I love the depth of color in this picture — such a complex grey. This was coarser, more like the first two skeins. I think singles were the right choice for this yarn — and hey, I’m no longer afraid of alpaca! Maybe I’ll dig out what I’ve got from my very first fiber purchase and try again.

I’m pretty sure that this expression has something to do with the fact that Boh finally understands that there is not an alpaca in the kitchen. Just some yarn hanging to dry.

A few glimpses of the weekend:

Deb’s scalloped tomatoes, made with the last of the season’s farm tomatoes.

After dinner hot chocolate made with dutch cocoa, organic sugar, and milk.

And this morning, I pulled on my down booties when I climbed out of bed in the darkness to make my coffee. I’m ready for daylight savings — I’d rather get up with the sun than rise before her.

 

an alpaca experiment.

Remember that deep brown alpaca I spun for a trade with a friend? (If you’re reading in real time, or close to it, it’s that luscious stuff in the header photo on my blog.) Well, that was only half the bag of fiber N. gave me to work with! I picked the deep brown alpaca first because it was softer and “felt” like it would be a more familiar spin. The grey stuff felt a bit more like the alpaca I tried to spin right when I got my wheel. Last night, I was feeling like  I wanted to get something done (and I needed a break from prepping for this week’s sections), so I dug out the grey alpaca. I have four mostly even bumps, almost 2 oz. each, so I decided to put the first quarter on the wheel and just see what it wanted to be. This stuff is pretty compressed, so I spread out the fibers the best I could, and then tried to work with the super long staple length and short guard hairs. I haven’t spun much alpaca, so I’m not sure my take on this particular fiber is accurate, but to me it seems like some of this is “seconds” — not the softest fiber the animal has to offer.

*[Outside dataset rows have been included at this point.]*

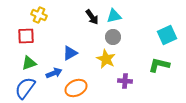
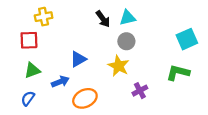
yellow cross: (39, 15) -> (44, 17), turned -35
purple cross: (125, 81) -> (140, 91), turned -32
blue semicircle: (25, 88) -> (28, 98), size x0.6

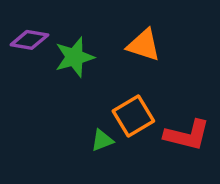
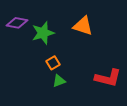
orange square: (133, 116) -> (53, 63), moved, size x0.6

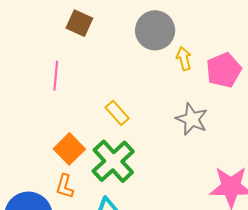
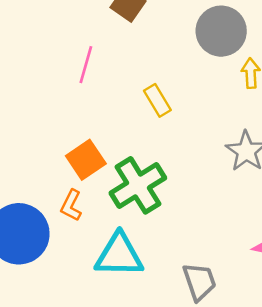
yellow rectangle: (117, 113) -> (157, 100), moved

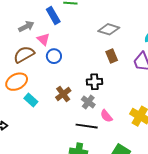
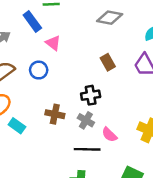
gray diamond: (109, 29) -> (110, 18), moved
pink triangle: (43, 39) -> (53, 43), moved
brown cross: (63, 94) -> (55, 114), turned -35

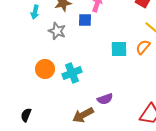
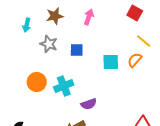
blue square: (85, 20) -> (77, 50), moved
purple semicircle: (105, 99) -> (89, 104), moved

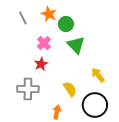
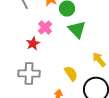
red star: (41, 64) -> (33, 44), moved

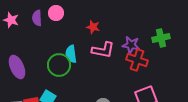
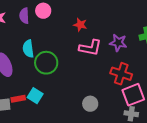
cyan semicircle: (71, 54) -> (28, 49), moved
red cross: (137, 60) -> (121, 74), moved

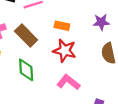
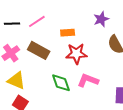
green diamond: (26, 70) -> (61, 83), moved

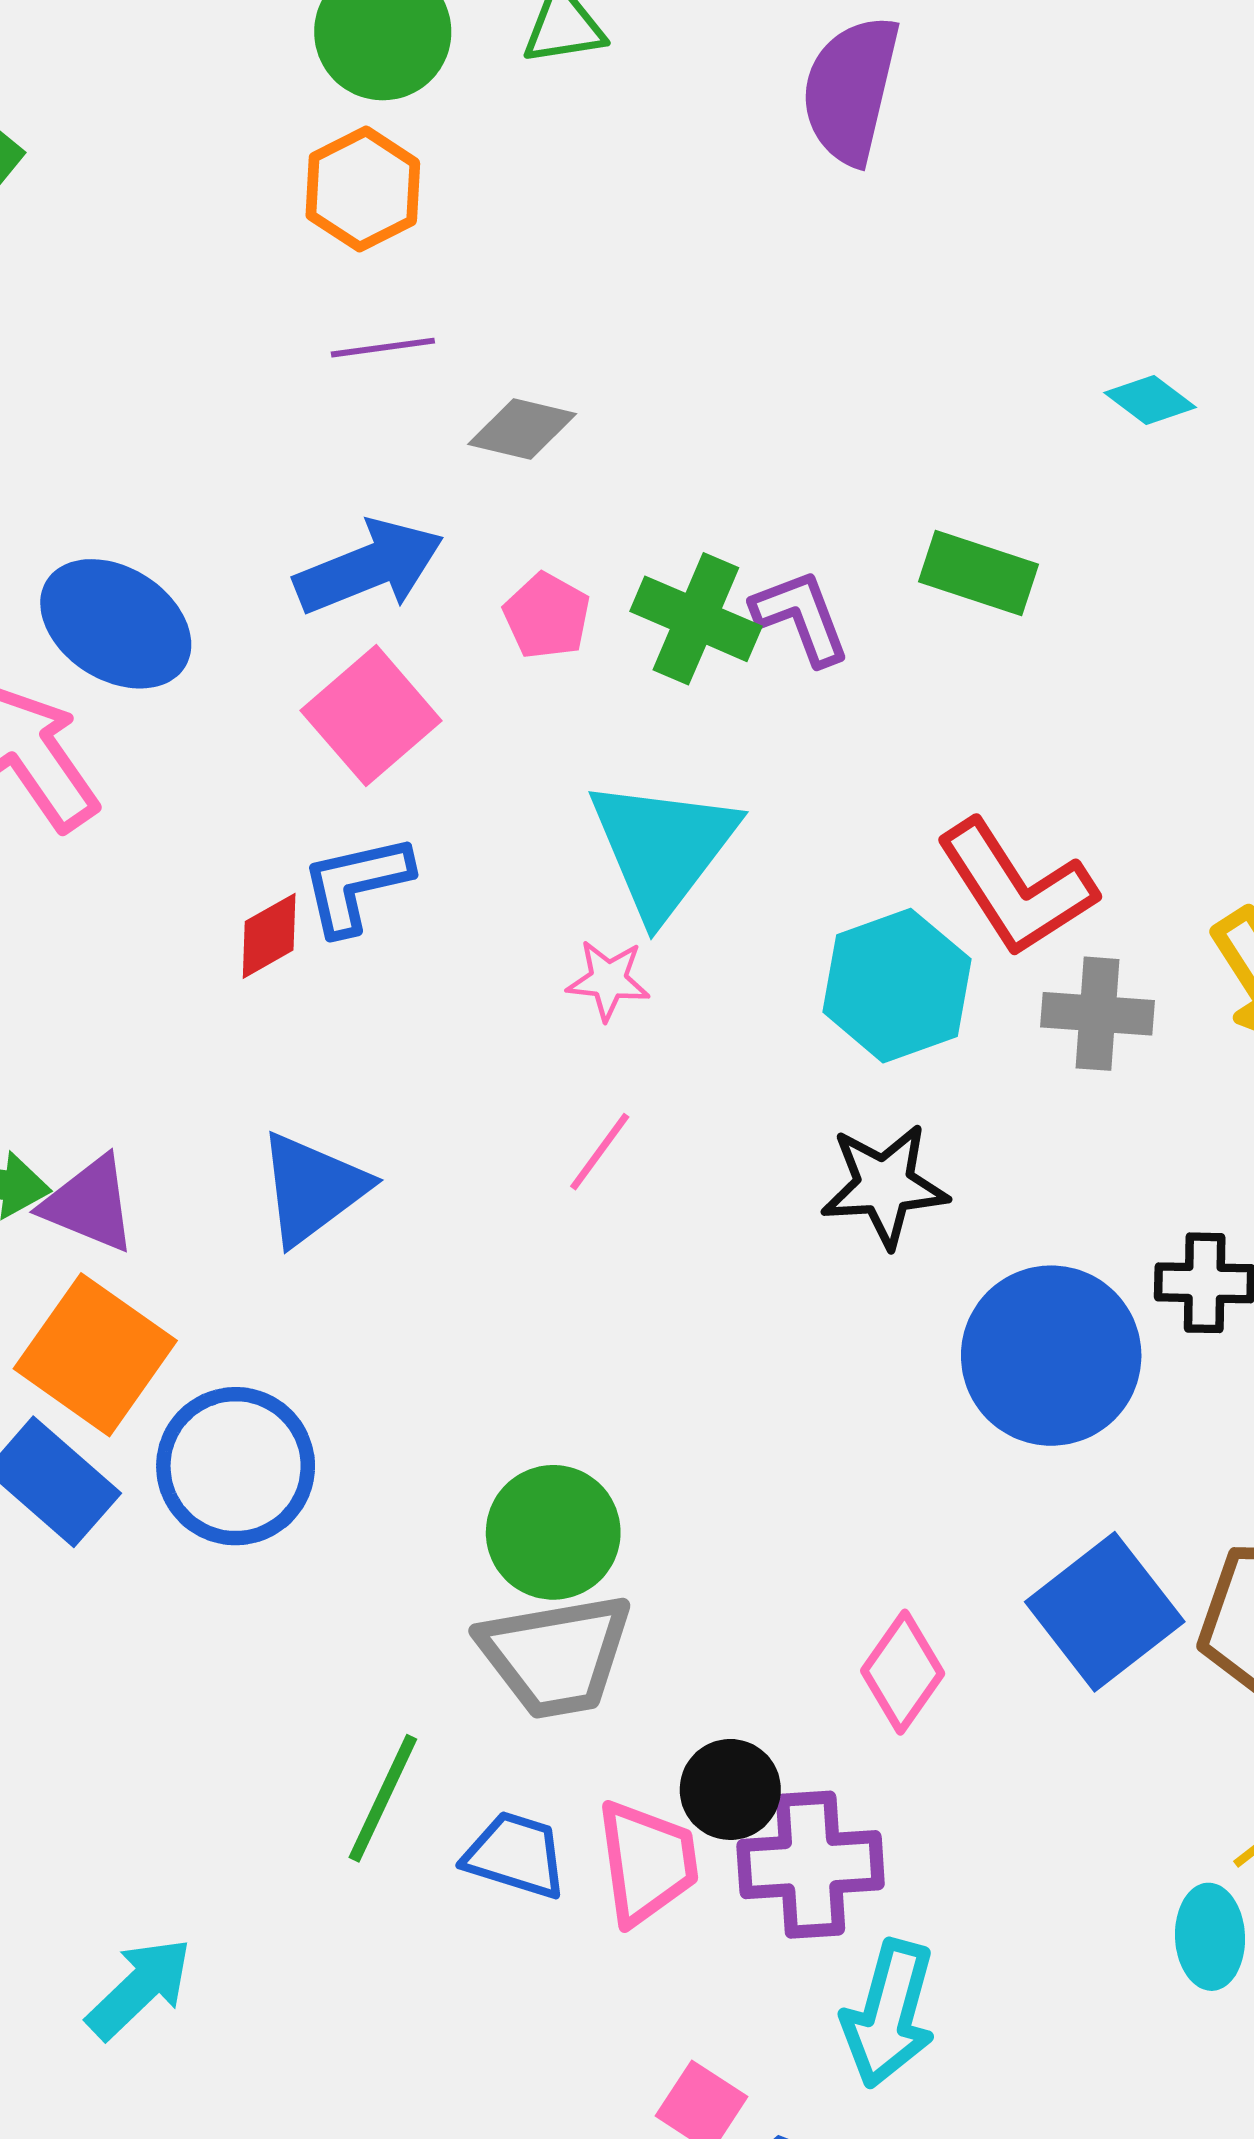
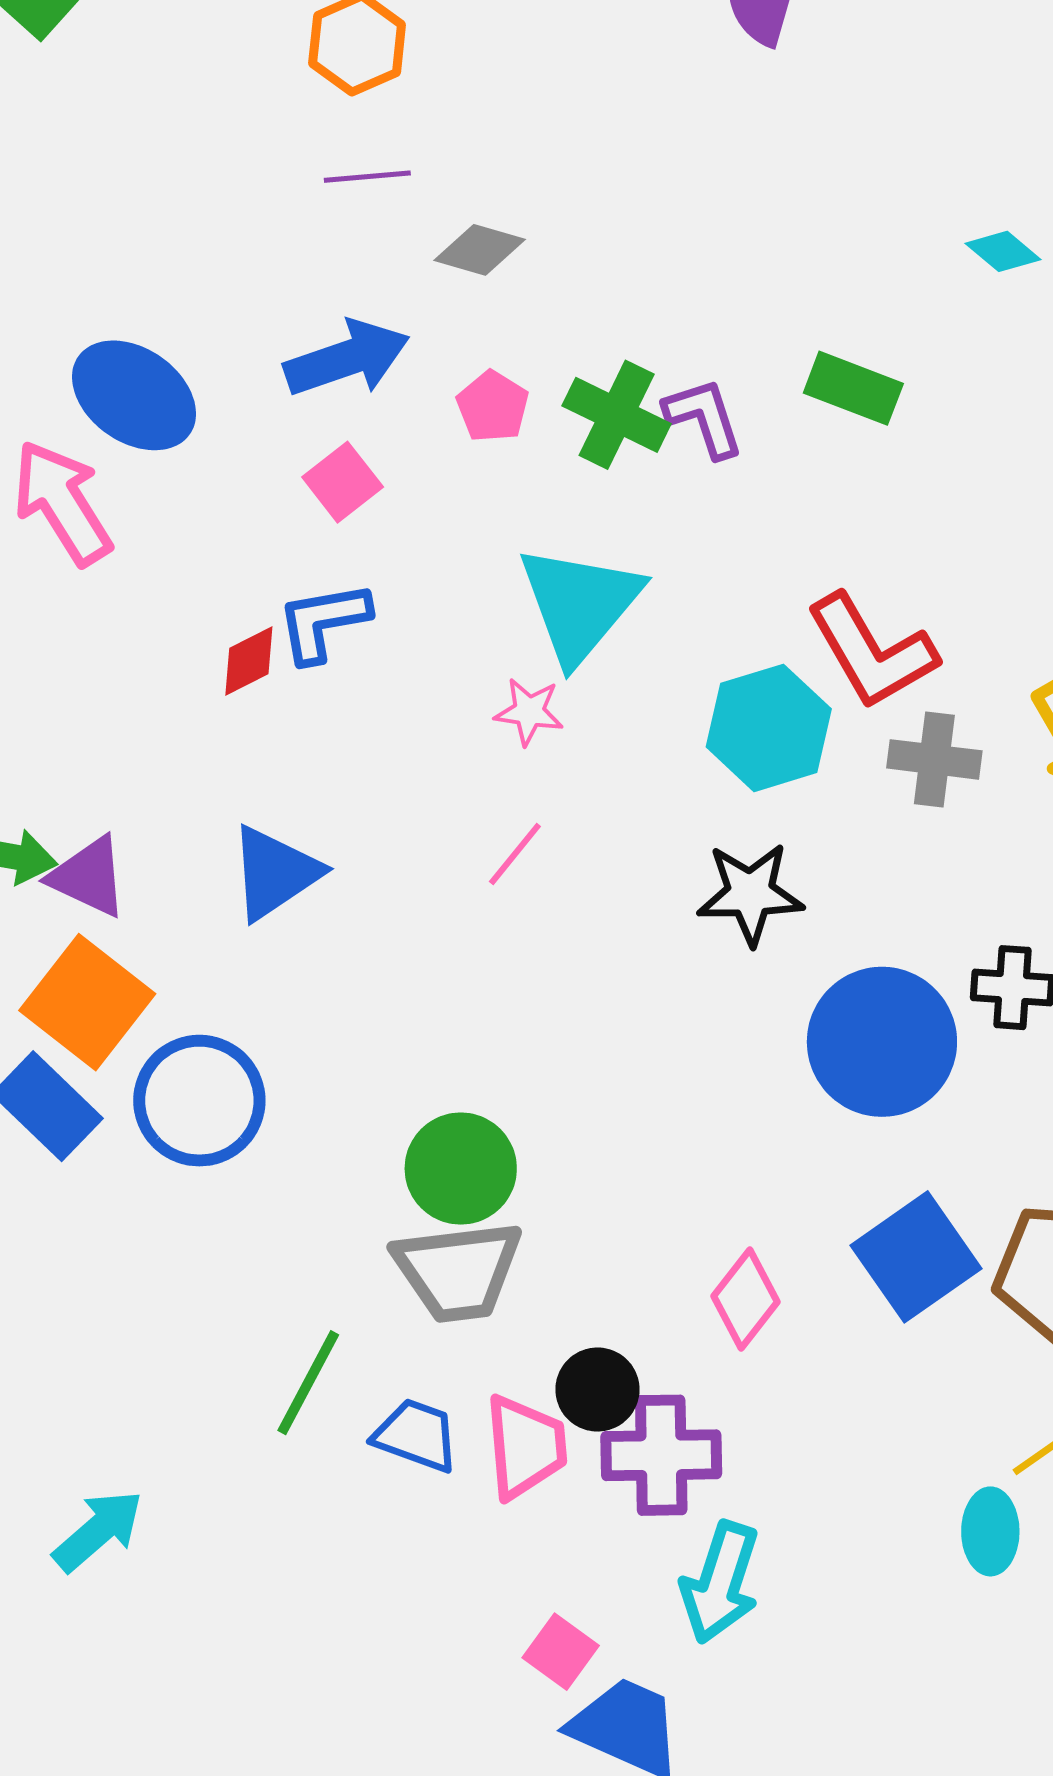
pink square: (371, 716) -> (343, 482), size x0.7

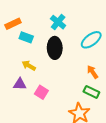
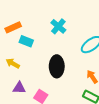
black ellipse: (55, 48) -> (57, 66), moved
yellow arrow: (29, 66) -> (13, 63), moved

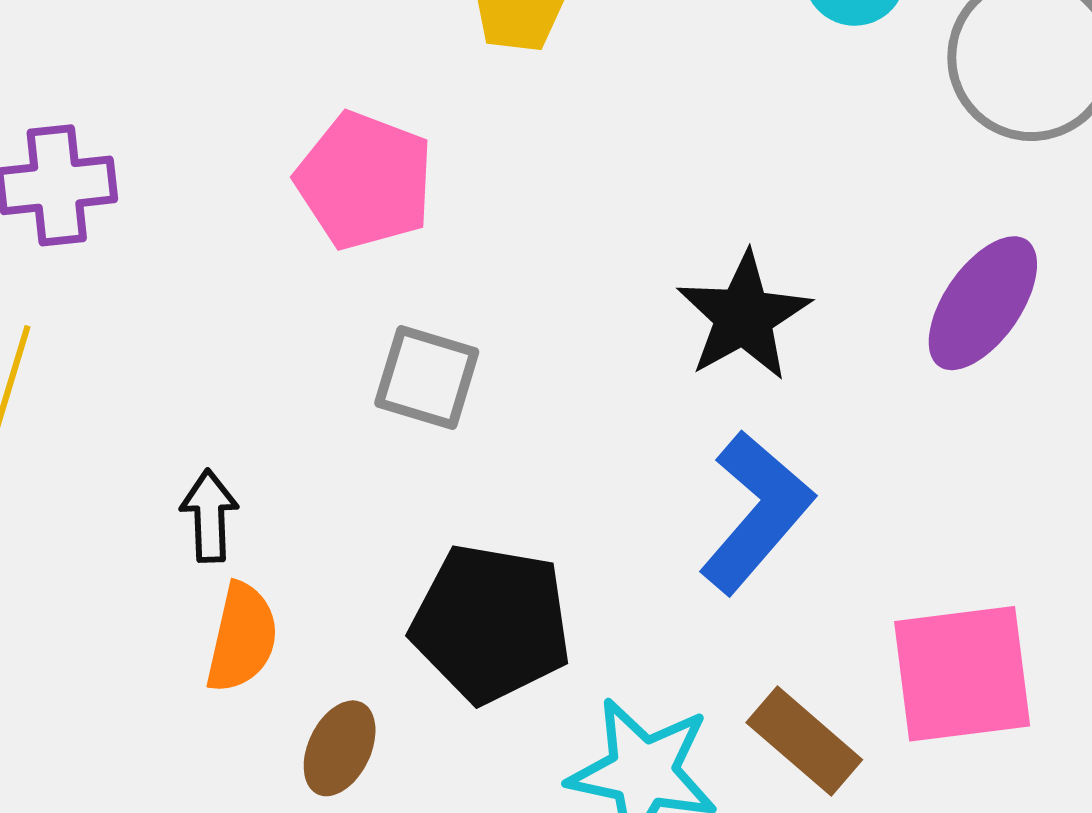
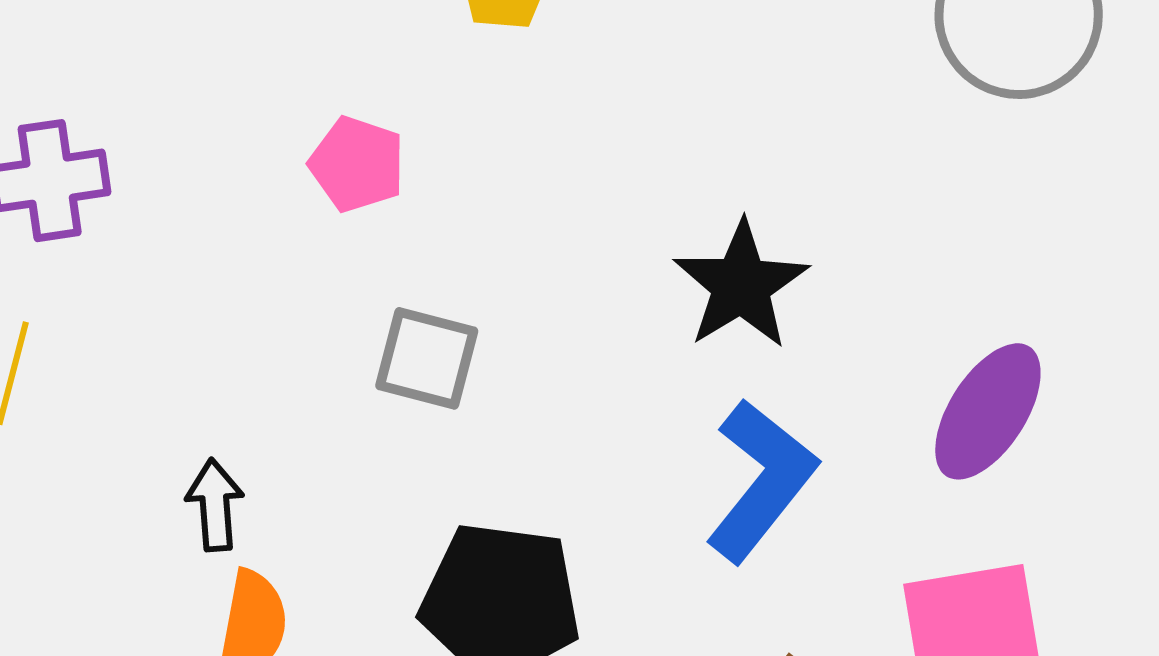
pink pentagon: (365, 181) -> (357, 164), size x0.7
purple ellipse: (983, 303) -> (988, 411), moved

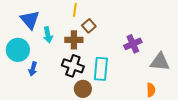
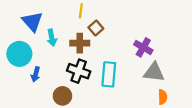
purple cross: (133, 44) -> (143, 47), turned -36
gray triangle: (160, 62) -> (154, 72), moved
brown circle: (83, 89) -> (62, 96), moved

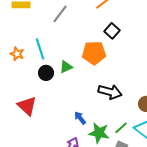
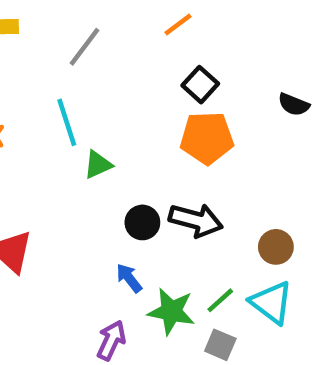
cyan line: (40, 49) -> (67, 122), moved
orange pentagon: (94, 53) -> (207, 138), moved
black circle: (46, 73) -> (142, 222), moved

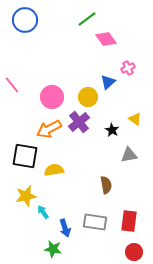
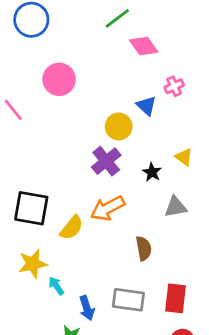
blue triangle: (108, 82) -> (146, 106), turned -35
pink circle: (52, 97) -> (59, 79), moved
orange arrow: (49, 129) -> (108, 208), moved
yellow semicircle: (54, 170) -> (72, 228), turned 138

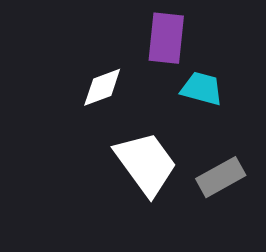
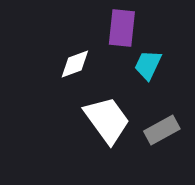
cyan trapezoid: (202, 89) -> (148, 65), turned -80

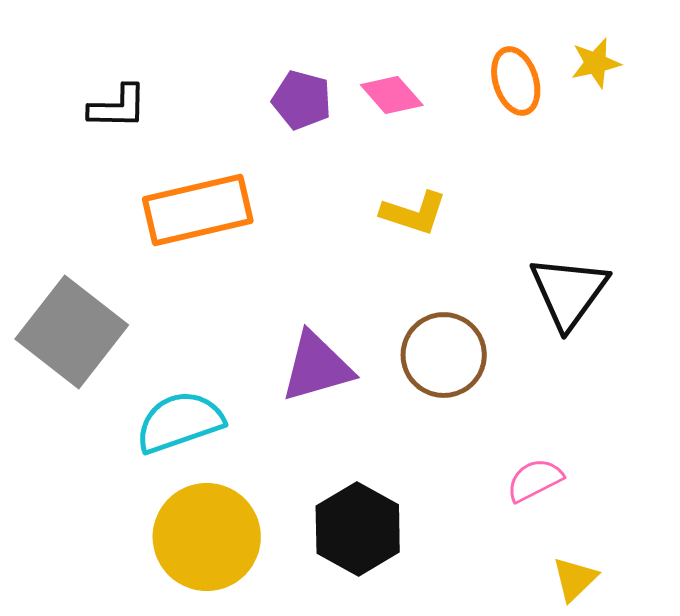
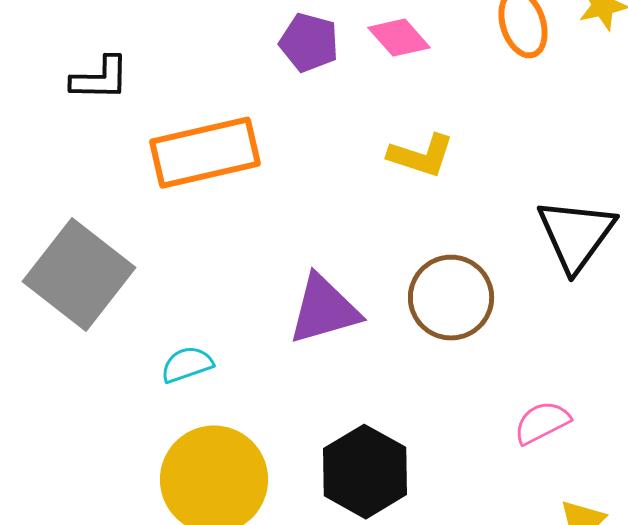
black L-shape: (118, 107) -> (100, 79), moved
cyan semicircle: (180, 422) -> (187, 365), size x0.6

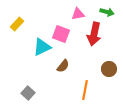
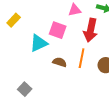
brown semicircle: (63, 66) -> (60, 62), turned -112
orange line: (85, 90) -> (82, 58), moved

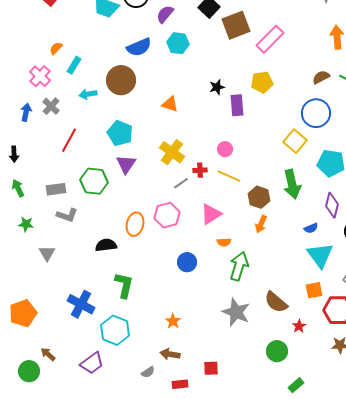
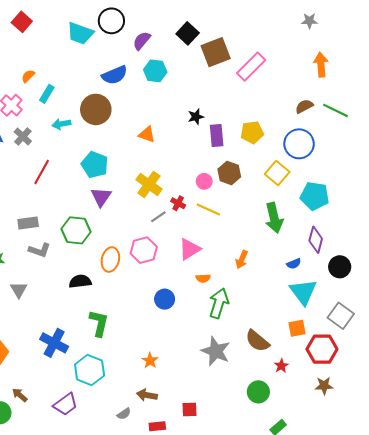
yellow pentagon: (262, 82) -> (252, 132), moved
red cross: (200, 170) -> (178, 203), turned 32
green hexagon: (94, 181) -> (76, 230), moved
brown hexagon: (259, 197) -> (229, 173), moved

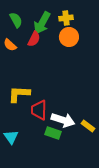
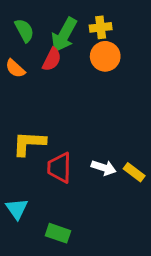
white arrow: (63, 120) -> (104, 168), moved, size x0.7
yellow rectangle: (88, 126) -> (134, 172), moved
green rectangle: (53, 133) -> (58, 233), moved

Also, this was on the dirtier side of the spectrum of fiber I’ve encountered — veggie matter, burrs, even some dried bug parts, I think.

I settled on a low twist, thick/thin single, and once I pulled it off the bobbin and wound it onto the niddy noddy, I liked it. Because some of this is pretty coarse, I worry that plying it will make it too rope-like. Leaving it as a single seems to encourage the halo, which I think is a good thing. So I put the second 2 oz. chunk on the wheel and did the same thing. These small skeins are hanging to dry right now, and I’m anxious to get a sense for how the feel of this yarn has changed with washing. I think I’m going to spin the other two chunks the same way, as I’m getting into a rhythm, and I love the sheen on these singles. More pictures soon!

And then there’s this guy, patiently waiting for a belly rub. Enjoy the rest of the weekend!

“one day i’ll be a better writer…”*

We saw Sharon Van Etten and the Bowerbirds at a neat bar near the water this week. Sharon Van Etten (pictured in the crappy photo from my phone, above) is worth checking out, if you’ve never encountered her music. What you see is what you get up there — a girl and a guitar — but man, can she write a song. And her voice — soft, clear, haunting. Check out a video of her at SXSW here.

I also recommend the Bowerbirds. Who doesn’t love a band with an accordion, a snare drum, and a homemade xylophone? Check out their tiny desk concert at NPR here.

So, some fun stuff (read: late nights) this week, but also lots of work. Which made for a very tired rooster. Thursday night I made a big pot of cauliflower soup, and while it was simmering, I slathered peach butter made by my friend K. on slices of beer bread. Yum.

And today, when I got home from campus, I curled up on the couch, watched Bones, and made progress on windschief hat numero dos, out of malabrigo in verdeazul, for B. Malabrigo is the perfect yarn to knit with on a cold and rainy day. Planning an evening of soup, knitting, and maybe a movie. I’ll get back to the pile of books tomorrow. Happy weekend, folks, and thanks for all of the sweet blogiversary wishes.

*This is a line is from “Much More Than That” by Sharon Van Etten.